Bread is masculine, beer feminine. In French, every noun has a gender, and that includes the disease caused by the novel coronavirus.
COVID-19 is feminine -- to be used with the article "la" not "le" -- according the official guardian of the French language, which has urged an end to the widespread practice in France of referring to it as masculine.
"The use of the feminine would be preferable," the Academie Francaise said in a directive published on its website under the category "faulty use".
"It is perhaps not too late to give this acronym back the gender it should have."
The academy deplored the use of the masculine "le COVID-19" in the media and general conversation in France, saying the disease had wrongly been attributed the same gender as the germ that causes it: "le" coronavirus.
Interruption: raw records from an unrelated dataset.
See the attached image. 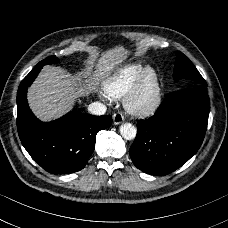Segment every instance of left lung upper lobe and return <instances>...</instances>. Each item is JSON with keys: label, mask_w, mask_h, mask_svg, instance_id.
<instances>
[{"label": "left lung upper lobe", "mask_w": 228, "mask_h": 228, "mask_svg": "<svg viewBox=\"0 0 228 228\" xmlns=\"http://www.w3.org/2000/svg\"><path fill=\"white\" fill-rule=\"evenodd\" d=\"M173 78L175 81L186 80V88L206 87L207 84L193 63L182 52H177Z\"/></svg>", "instance_id": "5c2ea615"}]
</instances>
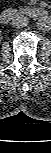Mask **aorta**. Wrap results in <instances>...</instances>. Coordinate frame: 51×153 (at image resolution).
I'll list each match as a JSON object with an SVG mask.
<instances>
[{
	"label": "aorta",
	"mask_w": 51,
	"mask_h": 153,
	"mask_svg": "<svg viewBox=\"0 0 51 153\" xmlns=\"http://www.w3.org/2000/svg\"><path fill=\"white\" fill-rule=\"evenodd\" d=\"M36 26L40 30H49L51 27V18L49 15L41 16L36 23Z\"/></svg>",
	"instance_id": "1"
}]
</instances>
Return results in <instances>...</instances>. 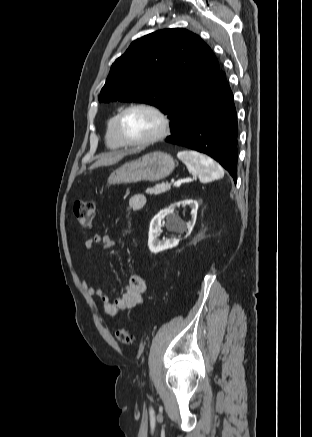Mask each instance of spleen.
Returning <instances> with one entry per match:
<instances>
[{"mask_svg":"<svg viewBox=\"0 0 312 437\" xmlns=\"http://www.w3.org/2000/svg\"><path fill=\"white\" fill-rule=\"evenodd\" d=\"M178 158L187 166L188 171L198 176L201 182H209L222 178L224 171L212 158L189 150L181 151L177 154Z\"/></svg>","mask_w":312,"mask_h":437,"instance_id":"spleen-1","label":"spleen"}]
</instances>
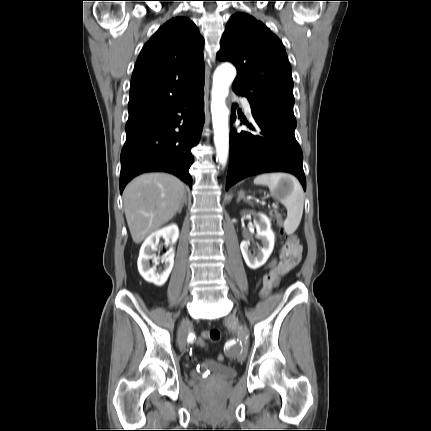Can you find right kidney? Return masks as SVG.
Here are the masks:
<instances>
[{"instance_id": "1", "label": "right kidney", "mask_w": 431, "mask_h": 431, "mask_svg": "<svg viewBox=\"0 0 431 431\" xmlns=\"http://www.w3.org/2000/svg\"><path fill=\"white\" fill-rule=\"evenodd\" d=\"M160 237H163L166 242H170L172 245L175 244L179 237L178 226L172 224L152 233L141 246L137 261L139 273L147 282L156 286H162L167 281L174 265L175 256L174 249L170 248L167 257L162 259L163 267L156 268L160 258L153 254V251L157 250ZM150 260L154 263L152 267L150 266Z\"/></svg>"}]
</instances>
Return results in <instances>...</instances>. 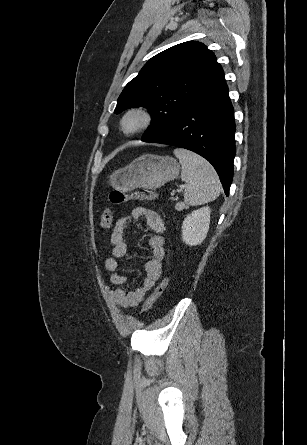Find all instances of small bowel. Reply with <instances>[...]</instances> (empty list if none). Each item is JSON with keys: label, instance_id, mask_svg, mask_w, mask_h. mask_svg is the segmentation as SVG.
Wrapping results in <instances>:
<instances>
[{"label": "small bowel", "instance_id": "c3829d8e", "mask_svg": "<svg viewBox=\"0 0 307 445\" xmlns=\"http://www.w3.org/2000/svg\"><path fill=\"white\" fill-rule=\"evenodd\" d=\"M132 221H145L148 228L154 232L148 240L152 257L145 264L146 277L141 286L137 288H130L127 285V278L120 271L119 265L120 259L128 251L125 232ZM164 230L165 225L160 214L144 207L133 209L129 214L122 216L116 222L110 236L112 256L104 262L105 269L110 272L111 284L115 286H107L106 293L115 305L125 308L138 305L161 277L162 262L165 257Z\"/></svg>", "mask_w": 307, "mask_h": 445}]
</instances>
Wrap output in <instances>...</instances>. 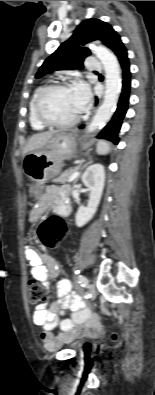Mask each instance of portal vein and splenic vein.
<instances>
[{"instance_id": "portal-vein-and-splenic-vein-1", "label": "portal vein and splenic vein", "mask_w": 155, "mask_h": 395, "mask_svg": "<svg viewBox=\"0 0 155 395\" xmlns=\"http://www.w3.org/2000/svg\"><path fill=\"white\" fill-rule=\"evenodd\" d=\"M77 176H78V172L76 171L69 177L68 182L73 181Z\"/></svg>"}]
</instances>
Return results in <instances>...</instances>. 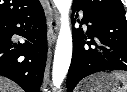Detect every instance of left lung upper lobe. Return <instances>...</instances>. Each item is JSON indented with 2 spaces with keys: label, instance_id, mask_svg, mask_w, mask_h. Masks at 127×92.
Masks as SVG:
<instances>
[{
  "label": "left lung upper lobe",
  "instance_id": "obj_1",
  "mask_svg": "<svg viewBox=\"0 0 127 92\" xmlns=\"http://www.w3.org/2000/svg\"><path fill=\"white\" fill-rule=\"evenodd\" d=\"M73 5L93 13L125 18L121 0H73Z\"/></svg>",
  "mask_w": 127,
  "mask_h": 92
}]
</instances>
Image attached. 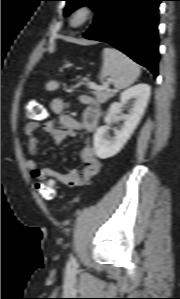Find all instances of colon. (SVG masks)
Returning a JSON list of instances; mask_svg holds the SVG:
<instances>
[{"instance_id": "colon-1", "label": "colon", "mask_w": 180, "mask_h": 299, "mask_svg": "<svg viewBox=\"0 0 180 299\" xmlns=\"http://www.w3.org/2000/svg\"><path fill=\"white\" fill-rule=\"evenodd\" d=\"M48 116V111L44 105L37 100H31L27 104L26 118L32 121H41ZM37 189L41 195L48 200L56 196V185L53 180H45L37 184Z\"/></svg>"}]
</instances>
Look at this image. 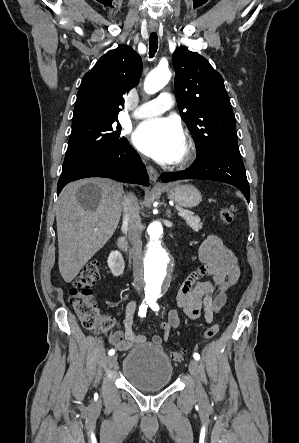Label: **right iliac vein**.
I'll return each mask as SVG.
<instances>
[{
    "instance_id": "obj_1",
    "label": "right iliac vein",
    "mask_w": 299,
    "mask_h": 443,
    "mask_svg": "<svg viewBox=\"0 0 299 443\" xmlns=\"http://www.w3.org/2000/svg\"><path fill=\"white\" fill-rule=\"evenodd\" d=\"M116 360H117L116 355L109 357L107 360L108 366H110V367L113 366L115 364Z\"/></svg>"
}]
</instances>
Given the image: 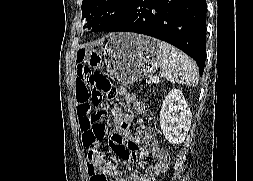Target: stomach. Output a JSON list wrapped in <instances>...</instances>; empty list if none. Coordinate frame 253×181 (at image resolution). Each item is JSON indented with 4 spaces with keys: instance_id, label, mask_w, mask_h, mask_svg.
<instances>
[{
    "instance_id": "obj_1",
    "label": "stomach",
    "mask_w": 253,
    "mask_h": 181,
    "mask_svg": "<svg viewBox=\"0 0 253 181\" xmlns=\"http://www.w3.org/2000/svg\"><path fill=\"white\" fill-rule=\"evenodd\" d=\"M107 71L123 84L150 75L161 64L159 41L134 33H118L102 48Z\"/></svg>"
}]
</instances>
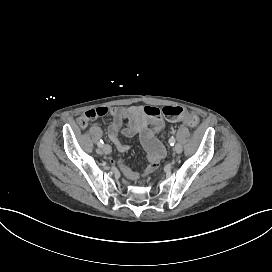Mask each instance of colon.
Instances as JSON below:
<instances>
[{
    "label": "colon",
    "instance_id": "1",
    "mask_svg": "<svg viewBox=\"0 0 272 272\" xmlns=\"http://www.w3.org/2000/svg\"><path fill=\"white\" fill-rule=\"evenodd\" d=\"M184 109L178 105L170 106H153L145 110V114L149 117L159 118L166 117L168 120H175L182 116ZM108 114V108L104 106H99L87 110L80 119L82 125L86 124L88 121L93 120L97 117H104ZM192 123V121H191Z\"/></svg>",
    "mask_w": 272,
    "mask_h": 272
}]
</instances>
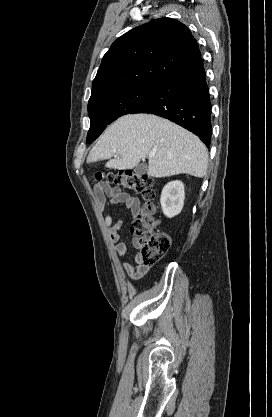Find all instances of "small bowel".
Returning a JSON list of instances; mask_svg holds the SVG:
<instances>
[{
  "instance_id": "1",
  "label": "small bowel",
  "mask_w": 272,
  "mask_h": 417,
  "mask_svg": "<svg viewBox=\"0 0 272 417\" xmlns=\"http://www.w3.org/2000/svg\"><path fill=\"white\" fill-rule=\"evenodd\" d=\"M94 197L97 208L102 213L111 204H119L126 207L133 217H137L141 210V202L137 197L122 191L119 187L111 186L107 182H99L95 185ZM104 223L109 232L111 241L114 243L116 254L123 257L126 256L128 254V247L120 240V231L123 226V221H113L112 217L109 214H106ZM132 244L135 248L139 247L138 239L134 238ZM122 268L132 281L140 280L149 270L148 266L141 263L140 254L135 255L133 262H123Z\"/></svg>"
}]
</instances>
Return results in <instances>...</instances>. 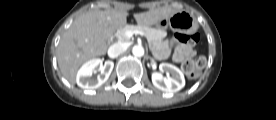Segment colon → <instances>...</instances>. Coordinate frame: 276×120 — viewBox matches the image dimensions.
Returning a JSON list of instances; mask_svg holds the SVG:
<instances>
[{"label":"colon","mask_w":276,"mask_h":120,"mask_svg":"<svg viewBox=\"0 0 276 120\" xmlns=\"http://www.w3.org/2000/svg\"><path fill=\"white\" fill-rule=\"evenodd\" d=\"M200 35L194 33L191 35L177 33L175 34L172 45L177 49L183 45H193L198 42ZM205 65V57L203 55H198L196 57L187 56L182 60L181 69L190 78L196 77Z\"/></svg>","instance_id":"5ec220e1"}]
</instances>
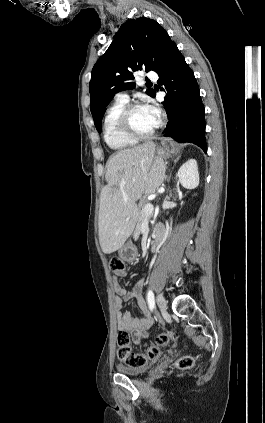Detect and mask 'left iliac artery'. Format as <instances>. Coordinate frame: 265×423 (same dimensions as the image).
<instances>
[{"instance_id": "1", "label": "left iliac artery", "mask_w": 265, "mask_h": 423, "mask_svg": "<svg viewBox=\"0 0 265 423\" xmlns=\"http://www.w3.org/2000/svg\"><path fill=\"white\" fill-rule=\"evenodd\" d=\"M147 301H148L149 308L152 311L155 306L154 293L152 290H149L147 293Z\"/></svg>"}]
</instances>
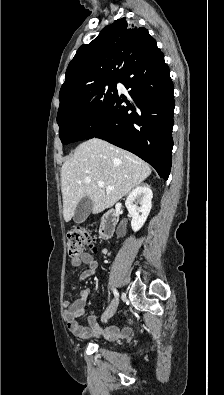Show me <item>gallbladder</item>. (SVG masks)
<instances>
[{
    "label": "gallbladder",
    "instance_id": "bac80fb5",
    "mask_svg": "<svg viewBox=\"0 0 224 395\" xmlns=\"http://www.w3.org/2000/svg\"><path fill=\"white\" fill-rule=\"evenodd\" d=\"M93 209V201L89 197L82 198L77 204L73 220L80 224L84 222Z\"/></svg>",
    "mask_w": 224,
    "mask_h": 395
}]
</instances>
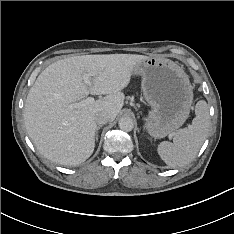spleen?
I'll list each match as a JSON object with an SVG mask.
<instances>
[{
    "mask_svg": "<svg viewBox=\"0 0 234 234\" xmlns=\"http://www.w3.org/2000/svg\"><path fill=\"white\" fill-rule=\"evenodd\" d=\"M195 115L191 125L175 133L173 143L163 141L158 145L157 152L169 167L190 163L203 145L210 127L209 107L204 100L197 102Z\"/></svg>",
    "mask_w": 234,
    "mask_h": 234,
    "instance_id": "1",
    "label": "spleen"
}]
</instances>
It explained that COVID was an acronym for coronavirus disease, and that in French, the core word in an acronym is what gives it its gender. In this case, disease, which is a feminine "la maladie" in the language of Moliere.
The World Health Organization has long referred to COVID-19 as "la", and in Canada, Prime Minister Justin Trudeau, government websites and the media use the feminine form.
The "Office quebecois de la langue francaise" also recommends its feminine use, and the Royal Spanish Academy has issued similar guidance, citing the same grammar rationale.
The members of the French academy are mostly elderly men who wear an ornate uniform and a sword and are known as the immortals.
Only last year did the notoriously conservative academy open the door to feminine versions of professions such as doctor and teacher.